Re: Frontera: large-scale, distributed web crawling framework

Jessica Glover Fri, 02 Oct 2015 09:18:25 -0700

Alexander, I apologize. I misunderstood the intent of your message and I
was very rude in my response. I will think about what you've asked and get
back to you.


Also, I enjoyed your slide presentation. It's very pleasing to the eye.

Sincerely,
Jessica

On Fri, Oct 2, 2015 at 11:51 AM, Mattmann, Chris A (3980) <
[email protected]> wrote:

> Hi,
>
> I don’t think Alexander is doing anything wrong. In fact, he’s
> asking for input on his web crawling framework on the Nutch user
> list which I imagine contains many people interested in distributed
> web crawling.
>
> There doesn’t appear to be a direct Nutch connection here in his
> framework, however it uses other Apache technologies, Kafka, HBase,
> etc., that we are using (or thinking of using) and are interested in
> at least from my perspective as a Nutch developer and PMC Member.
> There are also several efforts to figure out how to use Scrapy
> with Nutch and this may be an interesting connection.
>
> If Alexander and people like him who aren’t using Nutch per-se never
> came to the Nutch list and discussed common web crawling topics of
> interest, we’d continue to have our silos and our own separate lists,
> and our own discussions, etc., instead of trying to work together
> as a broader community of folks and we’d miss out on potential
> opportunities where in the future, perhaps we could actually share
> more than simply ideas, but also software too.
>
> I applaud Alexander for coming to this list and not staying in his
> own silo and trying to get input from the Apache Nutch community.
>
> Thank you Alexander.
>
> Cheers,
> Chris
>
> ++++++++++++++++++++++++++++++++++++++++++++++++++++++++++++++++++
> Chris Mattmann, Ph.D.
> Chief Architect
> Instrument Software and Science Data Systems Section (398)
> NASA Jet Propulsion Laboratory Pasadena, CA 91109 USA
> Office: 168-519, Mailstop: 168-527
> Email: [email protected]
> WWW:  http://sunset.usc.edu/~mattmann/
> ++++++++++++++++++++++++++++++++++++++++++++++++++++++++++++++++++
> Adjunct Associate Professor, Computer Science Department
> University of Southern California, Los Angeles, CA 90089 USA
> ++++++++++++++++++++++++++++++++++++++++++++++++++++++++++++++++++
>
>
>
>
>
> -----Original Message-----
> From: Jessica Glover <[email protected]>
> Reply-To: "[email protected]" <[email protected]>
> Date: Friday, October 2, 2015 at 8:45 AM
> To: "[email protected]" <[email protected]>
> Subject: Re: Frontera: large-scale, distributed web crawling framework
>
> >Hmm... you're asking for a free consultation on an open source software
> >user mailing list?
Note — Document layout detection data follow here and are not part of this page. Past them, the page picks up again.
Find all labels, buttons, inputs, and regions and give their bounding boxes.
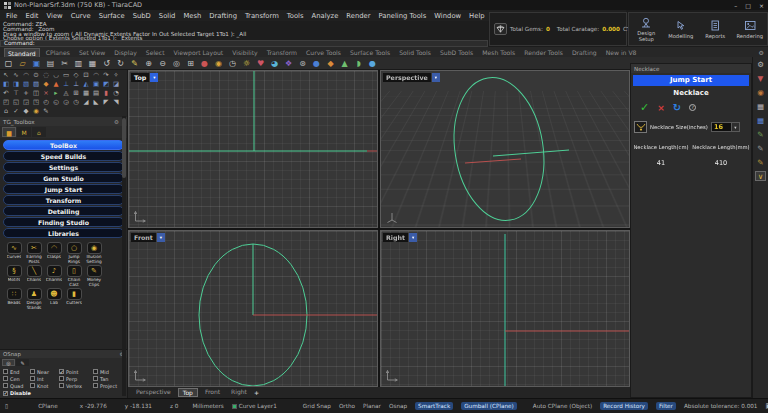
viewport-menu-chevron-icon[interactable]: ▾ — [432, 73, 440, 82]
menu-item[interactable]: File — [6, 12, 17, 20]
toolbox-button[interactable]: Gem Studio — [3, 173, 124, 183]
osnap-disable-checkbox[interactable]: Disable — [0, 389, 127, 398]
viewport-title-front[interactable]: Front — [131, 233, 156, 242]
tool-icon[interactable]: ◩ — [101, 80, 111, 89]
tool-icon[interactable]: ◠ — [91, 71, 101, 80]
toolbox-item[interactable]: ▯ Chain Cast — [64, 265, 84, 287]
ortho-toggle[interactable]: Ortho — [339, 403, 355, 409]
tool-icon[interactable]: ◉ — [31, 107, 41, 116]
toolbox-button[interactable]: Libraries — [3, 228, 124, 238]
menu-item[interactable]: SubD — [133, 12, 151, 20]
panel-tab-icon[interactable]: ◉ — [755, 87, 766, 97]
tool-icon[interactable]: ◪ — [111, 80, 121, 89]
units-indicator[interactable]: Millimeters — [192, 403, 223, 409]
tool-icon[interactable]: ◵ — [51, 98, 61, 107]
tool-icon[interactable]: ◷ — [71, 98, 81, 107]
toolbar-tab[interactable]: Drafting — [569, 48, 600, 57]
toolbox-button[interactable]: Jump Start — [3, 184, 124, 194]
panel-tab-icon[interactable]: ✎ — [755, 157, 766, 167]
viewport-right[interactable]: Right ▾ — [380, 230, 630, 387]
add-viewport-button[interactable]: + — [254, 389, 259, 396]
panel-tab-icon[interactable]: ⚙ — [755, 59, 766, 69]
jump-start-header-button[interactable]: Jump Start — [633, 75, 749, 86]
toolbar-tab[interactable]: CPlanes — [43, 48, 73, 57]
tool-icon[interactable]: ◢ — [81, 98, 91, 107]
tool-icon[interactable]: ◆ — [21, 107, 31, 116]
menu-item[interactable]: Tools — [287, 12, 304, 20]
toolbox-item[interactable]: ○ Jump Rings — [64, 242, 84, 264]
command-prompt-input[interactable]: Command: — [0, 40, 488, 47]
toolbar-tab[interactable]: Render Tools — [521, 48, 566, 57]
toolbar-icon[interactable]: ⊕ — [143, 58, 154, 69]
tool-icon[interactable]: ◨ — [11, 80, 21, 89]
menu-item[interactable]: Mesh — [183, 12, 201, 20]
toolbar-tab[interactable]: Display — [111, 48, 139, 57]
toolbox-button[interactable]: Detailing — [3, 206, 124, 216]
toolbox-button[interactable]: Speed Builds — [3, 151, 124, 161]
osnap-checkbox[interactable]: Point — [59, 368, 93, 375]
menu-item[interactable]: Edit — [25, 12, 38, 20]
toolbar-icon[interactable]: ❖ — [283, 58, 294, 69]
panel-tab-icon[interactable]: ∨ — [755, 171, 766, 181]
tool-icon[interactable]: + — [21, 89, 31, 98]
toolbar-icon[interactable]: ↻ — [115, 58, 126, 69]
reports-button[interactable]: Reports — [698, 13, 733, 45]
osnap-checkbox[interactable]: Project — [93, 382, 123, 389]
sidebar-scrollbar[interactable] — [122, 116, 126, 396]
tool-icon[interactable]: ⊡ — [81, 71, 91, 80]
menu-item[interactable]: Analyze — [312, 12, 339, 20]
toolbox-item[interactable]: ╲ Chains — [24, 265, 44, 287]
toolbar-tab[interactable]: Mesh Tools — [479, 48, 518, 57]
ribbon-gear-icon[interactable]: ⚙ — [759, 49, 764, 56]
viewport-title-perspective[interactable]: Perspective — [383, 73, 431, 82]
tool-icon[interactable]: ✧ — [111, 71, 121, 80]
menu-item[interactable]: View — [47, 12, 63, 20]
record-history-toggle[interactable]: Record History — [600, 402, 648, 410]
info-icon[interactable]: ? — [689, 104, 696, 111]
toolbox-item[interactable]: ♟ Design Stands — [24, 288, 44, 310]
viewport-menu-chevron-icon[interactable]: ▾ — [157, 233, 165, 242]
tool-icon[interactable]: ∿ — [11, 71, 21, 80]
toolbar-tab[interactable]: Curve Tools — [303, 48, 344, 57]
osnap-checkbox[interactable]: Knot — [30, 382, 59, 389]
tool-icon[interactable]: ◣ — [91, 98, 101, 107]
cplane-selector[interactable]: CPlane — [38, 403, 58, 409]
panel-tab-icon[interactable]: ▦ — [755, 101, 766, 111]
tool-icon[interactable]: ◌ — [41, 71, 51, 80]
viewport-tab[interactable]: Perspective — [132, 388, 175, 397]
panel-tab-icon[interactable]: ✎ — [755, 129, 766, 139]
toolbar-tab[interactable]: Solid Tools — [396, 48, 434, 57]
tool-icon[interactable]: ✓ — [11, 107, 21, 116]
tool-icon[interactable]: ⌂ — [1, 107, 11, 116]
viewport-menu-chevron-icon[interactable]: ▾ — [409, 233, 417, 242]
toolbar-icon[interactable]: ◗ — [353, 58, 364, 69]
necklace-size-dropdown[interactable]: 16 ▾ — [711, 122, 740, 132]
minimize-button[interactable]: – — [734, 2, 737, 9]
tool-icon[interactable]: ◰ — [1, 98, 11, 107]
osnap-checkbox[interactable]: Tan — [93, 375, 123, 382]
viewport-front[interactable]: Front ▾ — [128, 230, 378, 387]
maximize-button[interactable]: □ — [745, 2, 751, 9]
tool-icon[interactable]: ▧ — [21, 80, 31, 89]
toolbar-icon[interactable]: ⊖ — [157, 58, 168, 69]
tool-icon[interactable]: ◶ — [61, 98, 71, 107]
toolbar-icon[interactable]: ✎ — [129, 58, 140, 69]
design-setup-button[interactable]: Design Setup — [629, 13, 664, 45]
viewport-perspective[interactable]: Perspective ▾ — [380, 70, 630, 228]
menu-item[interactable]: Transform — [245, 12, 279, 20]
modelling-button[interactable]: Modelling — [664, 13, 699, 45]
tool-icon[interactable]: ⊥ — [61, 80, 71, 89]
panel-tab-icon[interactable]: ▼ — [755, 73, 766, 83]
toolbox-item[interactable]: ☻ Lab — [44, 288, 64, 310]
toolbar-tab[interactable]: Set View — [76, 48, 108, 57]
toolbar-icon[interactable]: ● — [367, 58, 378, 69]
planar-toggle[interactable]: Planar — [363, 403, 381, 409]
toolbar-tab[interactable]: New in V8 — [603, 48, 640, 57]
toolbar-icon[interactable]: ✂ — [59, 58, 70, 69]
chevron-down-icon[interactable]: ▾ — [731, 123, 739, 131]
tool-icon[interactable]: ◔ — [111, 89, 121, 98]
toolbar-tab[interactable]: SubD Tools — [437, 48, 476, 57]
toolbar-icon[interactable]: ☼ — [241, 58, 252, 69]
tool-icon[interactable]: ⊙ — [31, 71, 41, 80]
osnap-checkbox[interactable]: Vertex — [59, 382, 93, 389]
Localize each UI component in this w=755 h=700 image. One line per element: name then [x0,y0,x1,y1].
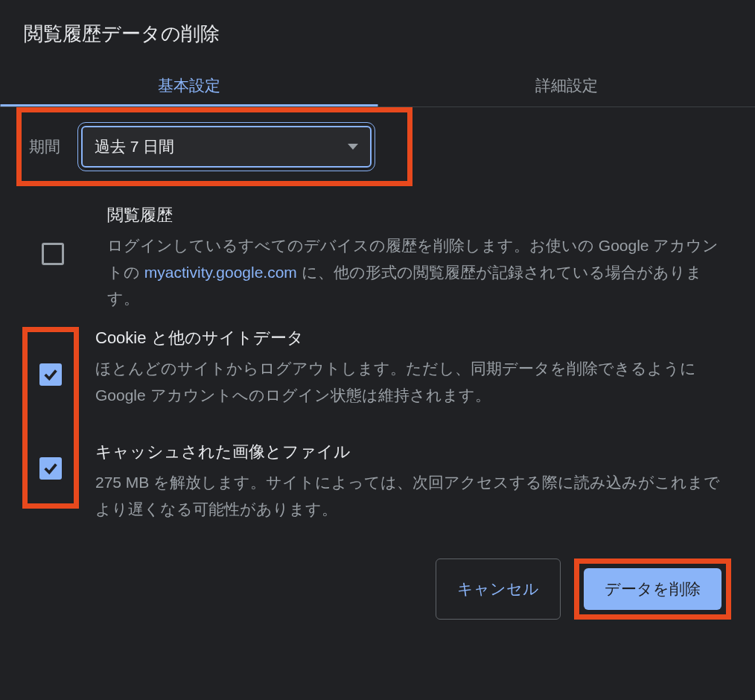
option-title-history: 閲覧履歴 [107,204,731,226]
clear-data-button[interactable]: データを削除 [584,568,721,610]
option-desc-cache: 275 MB を解放します。サイトによっては、次回アクセスする際に読み込みがこれ… [95,469,731,522]
time-range-value: 過去 7 日間 [95,136,174,157]
option-title-cache: キャッシュされた画像とファイル [95,441,731,463]
cancel-button[interactable]: キャンセル [436,559,561,620]
tab-advanced[interactable]: 詳細設定 [378,65,755,106]
dialog-footer: キャンセル データを削除 [0,523,755,643]
options-list: 閲覧履歴 ログインしているすべてのデバイスの履歴を削除します。お使いの Goog… [24,186,731,523]
option-cookies: Cookie と他のサイトデータ ほとんどのサイトからログアウトします。ただし、… [95,327,731,408]
time-range-label: 期間 [29,136,60,157]
tab-basic[interactable]: 基本設定 [0,65,378,106]
option-desc-cookies: ほとんどのサイトからログアウトします。ただし、同期データを削除できるように Go… [95,355,731,408]
option-browsing-history: 閲覧履歴 ログインしているすべてのデバイスの履歴を削除します。お使いの Goog… [24,192,731,327]
myactivity-link[interactable]: myactivity.google.com [144,264,297,281]
checkmark-icon [42,366,59,383]
option-title-cookies: Cookie と他のサイトデータ [95,327,731,349]
chevron-down-icon [348,144,358,150]
confirm-highlight: データを削除 [574,559,731,620]
checkmark-icon [42,460,59,477]
dialog-title: 閲覧履歴データの削除 [0,0,755,65]
options-grouped: Cookie と他のサイトデータ ほとんどのサイトからログアウトします。ただし、… [24,327,731,523]
tabs: 基本設定 詳細設定 [0,65,755,107]
checkbox-browsing-history[interactable] [42,243,64,265]
checkbox-highlight-group [22,327,79,509]
time-range-dropdown[interactable]: 過去 7 日間 [81,126,372,168]
clear-browsing-data-dialog: 閲覧履歴データの削除 基本設定 詳細設定 期間 過去 7 日間 閲覧履歴 ログイ… [0,0,755,643]
checkbox-cache[interactable] [39,457,62,480]
checkbox-cookies[interactable] [39,363,62,386]
option-desc-history: ログインしているすべてのデバイスの履歴を削除します。お使いの Google アカ… [107,232,731,312]
dialog-content: 期間 過去 7 日間 閲覧履歴 ログインしているすべてのデバイスの履歴を削除しま… [0,107,755,523]
option-cache: キャッシュされた画像とファイル 275 MB を解放します。サイトによっては、次… [95,441,731,522]
time-range-highlight: 期間 過去 7 日間 [16,107,412,186]
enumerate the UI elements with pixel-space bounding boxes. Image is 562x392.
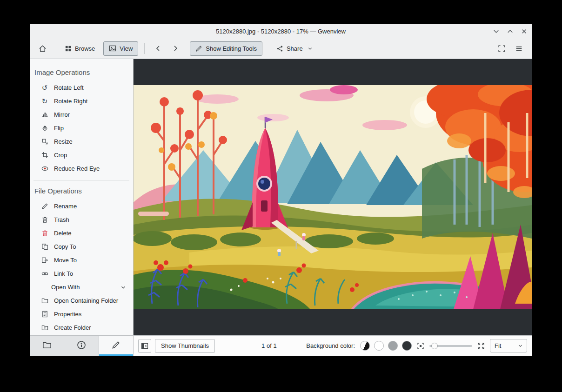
- link-to-icon: [41, 270, 48, 278]
- folder-tab-icon: [42, 340, 52, 352]
- sidebar-tab-information[interactable]: [64, 336, 99, 356]
- show-thumbnails-label: Show Thumbnails: [161, 342, 209, 349]
- sidebar-item-rotate-left[interactable]: ↺ Rotate Left: [30, 81, 133, 94]
- back-chevron-icon: [154, 45, 162, 52]
- view-button[interactable]: View: [103, 41, 138, 56]
- image-viewer-canvas[interactable]: [134, 59, 532, 335]
- sidebar-item-mirror[interactable]: Mirror: [30, 108, 133, 121]
- sidebar: Image Operations ↺ Rotate Left ↻ Rotate …: [30, 59, 134, 356]
- sidebar-item-label: Delete: [54, 230, 72, 237]
- forward-chevron-icon: [172, 45, 179, 52]
- flip-icon: [41, 125, 48, 132]
- sidebar-item-label: Link To: [54, 270, 73, 277]
- home-button[interactable]: [35, 41, 50, 56]
- sidebar-item-label: Open Containing Folder: [54, 297, 118, 304]
- zoom-actual-size-icon[interactable]: [477, 342, 485, 350]
- show-editing-tools-button[interactable]: Show Editing Tools: [190, 41, 262, 56]
- background-swatch-auto[interactable]: [360, 341, 370, 351]
- displayed-image: [134, 85, 532, 309]
- image-view-icon: [109, 45, 116, 52]
- back-button[interactable]: [151, 41, 165, 56]
- background-color-label: Background color:: [306, 342, 355, 349]
- titlebar[interactable]: 5120x2880.jpg - 5120x2880 - 17% — Gwenvi…: [30, 24, 532, 38]
- zoom-mode-select[interactable]: Fit: [490, 339, 527, 352]
- sidebar-item-label: Properties: [54, 311, 81, 318]
- sidebar-item-label: Rename: [54, 203, 77, 210]
- copy-to-icon: [41, 243, 48, 251]
- sidebar-item-label: Resize: [54, 138, 73, 145]
- page-indicator: 1 of 1: [261, 342, 277, 349]
- sidebar-item-open-containing-folder[interactable]: Open Containing Folder: [30, 294, 133, 307]
- sidebar-tab-operations[interactable]: [99, 336, 133, 356]
- zoom-slider-handle[interactable]: [431, 343, 438, 349]
- reduce-red-eye-icon: [41, 165, 48, 173]
- sidebar-item-open-with[interactable]: Open With: [30, 280, 133, 294]
- maximize-icon[interactable]: [505, 26, 515, 36]
- rename-icon: [41, 203, 48, 210]
- browse-button-label: Browse: [75, 45, 95, 52]
- resize-icon: [41, 138, 48, 146]
- sidebar-tab-folders[interactable]: [30, 336, 64, 356]
- statusbar: Show Thumbnails 1 of 1 Background color:: [134, 335, 532, 356]
- sidebar-item-move-to[interactable]: Move To: [30, 253, 133, 267]
- zoom-mode-value: Fit: [495, 342, 501, 349]
- minimize-icon[interactable]: [491, 26, 501, 36]
- sidebar-item-label: Open With: [51, 284, 80, 291]
- sidebar-item-properties[interactable]: Properties: [30, 307, 133, 321]
- show-thumbnails-button[interactable]: Show Thumbnails: [155, 339, 215, 353]
- background-swatch-dark[interactable]: [402, 341, 412, 351]
- toggle-sidebar-button[interactable]: [138, 339, 151, 353]
- menu-button[interactable]: [512, 41, 526, 56]
- sidebar-item-delete[interactable]: Delete: [30, 226, 133, 240]
- sidebar-item-rename[interactable]: Rename: [30, 199, 133, 213]
- show-editing-tools-label: Show Editing Tools: [206, 45, 257, 52]
- sidebar-item-flip[interactable]: Flip: [30, 121, 133, 135]
- sidebar-item-create-folder[interactable]: Create Folder: [30, 321, 133, 334]
- fullscreen-button[interactable]: [495, 41, 509, 56]
- toolbar-separator: [144, 43, 145, 54]
- pencil-icon: [195, 45, 202, 52]
- background-swatch-gray[interactable]: [388, 341, 398, 351]
- sidebar-item-link-to[interactable]: Link To: [30, 267, 133, 280]
- close-icon[interactable]: [519, 26, 529, 36]
- sidebar-item-reduce-red-eye[interactable]: Reduce Red Eye: [30, 162, 133, 175]
- move-to-icon: [41, 257, 48, 264]
- background-swatch-white[interactable]: [374, 341, 384, 351]
- sidebar-tabs: [30, 335, 133, 356]
- sidebar-panel-icon: [141, 342, 148, 350]
- sidebar-item-trash[interactable]: Trash: [30, 213, 133, 226]
- create-folder-icon: [41, 324, 48, 332]
- sidebar-item-resize[interactable]: Resize: [30, 135, 133, 148]
- mirror-icon: [41, 111, 48, 119]
- browse-button[interactable]: Browse: [59, 41, 100, 56]
- share-icon: [276, 45, 283, 52]
- image-operations-title: Image Operations: [30, 65, 133, 81]
- sidebar-item-label: Rotate Left: [54, 84, 84, 91]
- sidebar-item-label: Rotate Right: [54, 98, 87, 105]
- properties-icon: [41, 311, 48, 318]
- sidebar-item-copy-to[interactable]: Copy To: [30, 240, 133, 253]
- sidebar-operations-panel: Image Operations ↺ Rotate Left ↻ Rotate …: [30, 59, 133, 335]
- share-button[interactable]: Share: [271, 41, 319, 56]
- sidebar-item-label: Crop: [54, 152, 67, 159]
- chevron-down-icon: [120, 284, 127, 291]
- zoom-fit-icon[interactable]: [417, 342, 424, 350]
- sidebar-item-label: Move To: [54, 257, 77, 264]
- chevron-down-icon: [307, 46, 313, 52]
- zoom-slider[interactable]: [429, 341, 472, 351]
- hamburger-icon: [515, 45, 523, 53]
- share-button-label: Share: [287, 45, 303, 52]
- gwenview-window: 5120x2880.jpg - 5120x2880 - 17% — Gwenvi…: [30, 24, 532, 356]
- forward-button[interactable]: [168, 41, 182, 56]
- sidebar-item-label: Copy To: [54, 243, 76, 250]
- main-toolbar: Browse View: [30, 38, 532, 59]
- window-controls: [491, 24, 529, 38]
- folder-icon: [41, 297, 48, 305]
- sidebar-item-label: Mirror: [54, 111, 70, 118]
- sidebar-item-label: Flip: [54, 125, 64, 132]
- chevron-down-icon: [517, 343, 523, 349]
- sidebar-item-crop[interactable]: Crop: [30, 148, 133, 162]
- sidebar-item-rotate-right[interactable]: ↻ Rotate Right: [30, 94, 133, 108]
- crop-icon: [41, 152, 48, 159]
- window-title: 5120x2880.jpg - 5120x2880 - 17% — Gwenvi…: [30, 28, 532, 35]
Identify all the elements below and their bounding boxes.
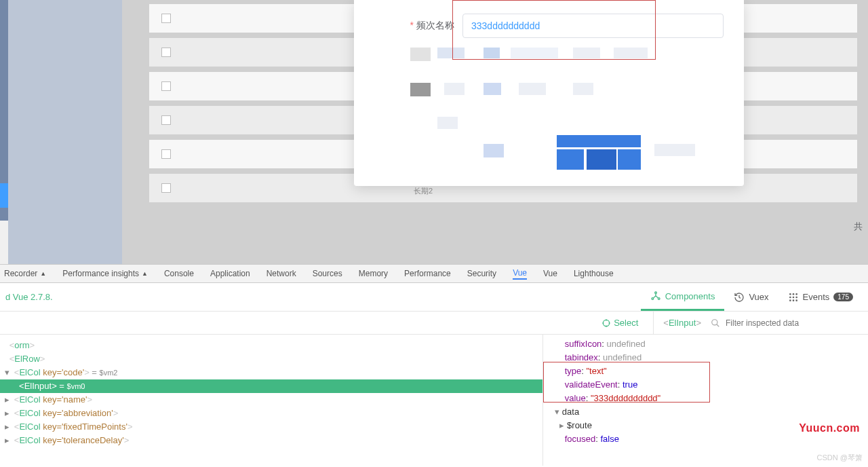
vue-detected-text: d Vue 2.7.8.	[5, 292, 53, 302]
vue-devtools-bar: d Vue 2.7.8. Components Vuex Events 175	[0, 283, 868, 312]
tab-network[interactable]: Network	[267, 269, 296, 278]
row-checkbox[interactable]	[161, 48, 171, 57]
footer-hint: 长期2	[414, 186, 433, 196]
events-tab[interactable]: Events 175	[778, 283, 863, 311]
tab-console[interactable]: Console	[164, 269, 194, 278]
tab-lighthouse[interactable]: Lighthouse	[574, 269, 614, 278]
frequency-name-input[interactable]	[462, 14, 724, 38]
tab-perf-insights[interactable]: Performance insights ▲	[62, 269, 148, 278]
tab-memory[interactable]: Memory	[359, 269, 388, 278]
svg-point-8	[795, 296, 797, 298]
history-icon	[734, 292, 745, 303]
form-row-name: *频次名称	[374, 14, 724, 38]
svg-point-6	[789, 296, 791, 298]
tree-node[interactable]: ▸ <ElCol key='toleranceDelay'>	[0, 434, 542, 447]
focused-row: focused: false	[550, 432, 861, 446]
app-background: *频次名称 长期2 共	[0, 0, 868, 264]
components-icon	[650, 291, 661, 301]
inspect-panel[interactable]: suffixIcon: undefined tabindex: undefine…	[542, 335, 868, 466]
svg-point-10	[792, 299, 794, 301]
tab-recorder[interactable]: Recorder ▲	[4, 269, 46, 278]
svg-point-12	[604, 320, 610, 326]
devtools-tab-bar: Recorder ▲ Performance insights ▲ Consol…	[0, 264, 868, 283]
svg-point-2	[658, 298, 660, 300]
svg-point-11	[795, 299, 797, 301]
tree-node[interactable]: ▸ <ElCol key='name'>	[0, 393, 542, 407]
row-checkbox[interactable]	[161, 183, 171, 193]
vuex-tab[interactable]: Vuex	[724, 283, 778, 311]
events-count-badge: 175	[833, 293, 853, 301]
tab-performance[interactable]: Performance	[404, 269, 451, 278]
tree-node[interactable]: ▾ <ElCol key='code'> = $vm2	[0, 366, 542, 379]
svg-point-9	[789, 299, 791, 301]
form-label: *频次名称	[374, 20, 462, 32]
svg-point-1	[652, 298, 654, 300]
selected-component-name: <ElInput>	[654, 318, 711, 328]
prop-row: suffixIcon: undefined	[550, 337, 861, 351]
total-label: 共	[854, 221, 863, 233]
svg-point-5	[795, 293, 797, 295]
tree-node[interactable]: <orm>	[0, 339, 542, 352]
target-icon	[601, 318, 611, 328]
tree-node[interactable]: ▸ <ElCol key='fixedTimePoints'>	[0, 420, 542, 434]
row-checkbox[interactable]	[161, 81, 171, 91]
svg-point-4	[792, 293, 794, 295]
filter-input[interactable]	[726, 318, 861, 328]
sidebar-placeholder	[8, 0, 122, 264]
tab-sources[interactable]: Sources	[313, 269, 342, 278]
component-tree[interactable]: <orm> <ElRow> ▾ <ElCol key='code'> = $vm…	[0, 335, 542, 466]
tree-toolbar: Select <ElInput>	[0, 312, 868, 335]
components-tab[interactable]: Components	[641, 283, 725, 311]
csdn-watermark: CSDN @琴箫	[817, 453, 863, 463]
tab-vue-2[interactable]: Vue	[543, 269, 557, 278]
select-element-button[interactable]: Select	[601, 312, 654, 334]
left-accent-strip	[0, 0, 8, 221]
data-section[interactable]: ▾ data	[550, 405, 861, 419]
annotation-box-2	[543, 362, 710, 403]
tab-security[interactable]: Security	[467, 269, 496, 278]
search-icon[interactable]	[711, 318, 720, 329]
tree-node[interactable]: <ElRow>	[0, 352, 542, 366]
tree-node[interactable]: ▸ <ElCol key='abbreviation'>	[0, 407, 542, 420]
tab-vue[interactable]: Vue	[513, 268, 527, 280]
pixelated-content	[410, 42, 743, 178]
svg-point-13	[712, 320, 717, 325]
tab-application[interactable]: Application	[210, 269, 250, 278]
row-checkbox[interactable]	[161, 115, 171, 125]
svg-point-3	[789, 293, 791, 295]
row-checkbox[interactable]	[161, 149, 171, 159]
row-checkbox[interactable]	[161, 14, 171, 23]
tree-node[interactable]: <ElInput> = $vm0	[0, 379, 542, 393]
brand-watermark: Yuucn.com	[799, 422, 860, 434]
svg-point-7	[792, 296, 794, 298]
events-icon	[788, 292, 799, 303]
svg-point-0	[654, 292, 656, 294]
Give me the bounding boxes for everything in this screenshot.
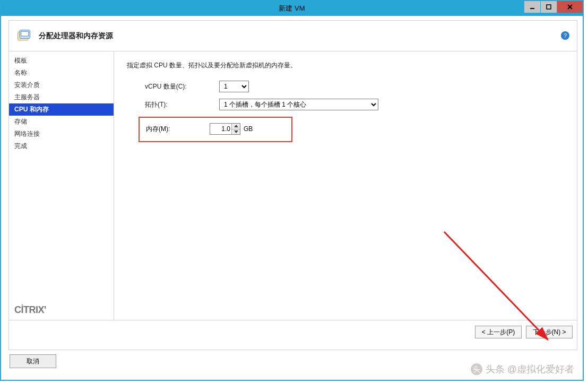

First, this doesn't exactly seem like the appropriate
> >place for that. Second, offer some incentive if you want someone to help
> >you with your business.
> >
> >On Fri, Oct 2, 2015 at 11:33 AM, Alexander Sibiryakov
> ><[email protected]>
> >wrote:
> >
> >> Hi Nutch users!
> >>
> >> Last 8 months at Scrapinghub we’ve been working on a new web crawling
> >> framework called Frontera. This is a distributed implementation of crawl
> >> frontier part of web crawler, the component which decides what to crawl
> >> next, when and when to stop. So, it’s not a complete web crawler.
> >>However,
> >> it suggests overall crawler design. There is a clean and tested way how
> >>to
> >> build a such crawler in half of the day from existing components.
> >>
> >> Here is a list of main features:
> >> Online operation: scheduling of new batch, updating of DB state. No need
> >> to stop crawling to change the crawling strategy.
> >> Storage abstraction: write your own backend (sqlalchemy, HBase is
> >> included).
> >> Canonical URLs resolution abstraction: each document has many URLs,
> >>which
> >> to use? We provide a place where you can code your own logic.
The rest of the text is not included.